» What is required: What you return must match the data below exactly, minus any pictures.

***** Exercise materials *****

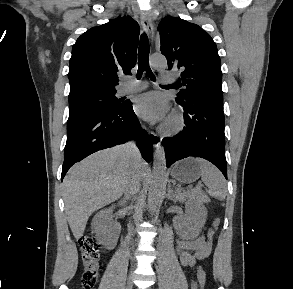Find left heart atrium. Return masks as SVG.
<instances>
[{
	"instance_id": "1",
	"label": "left heart atrium",
	"mask_w": 293,
	"mask_h": 289,
	"mask_svg": "<svg viewBox=\"0 0 293 289\" xmlns=\"http://www.w3.org/2000/svg\"><path fill=\"white\" fill-rule=\"evenodd\" d=\"M135 112L151 122L163 120L168 114V103L164 96L157 92L140 95L134 105Z\"/></svg>"
}]
</instances>
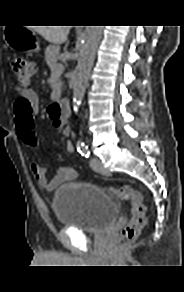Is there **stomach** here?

*****

» Response for this exercise:
Find left heart atrium. Return masks as SVG.
<instances>
[{
	"instance_id": "1",
	"label": "left heart atrium",
	"mask_w": 293,
	"mask_h": 289,
	"mask_svg": "<svg viewBox=\"0 0 293 289\" xmlns=\"http://www.w3.org/2000/svg\"><path fill=\"white\" fill-rule=\"evenodd\" d=\"M135 112L151 122L163 120L168 114V103L164 96L157 92L140 95L134 105Z\"/></svg>"
}]
</instances>
Is there **stomach** here?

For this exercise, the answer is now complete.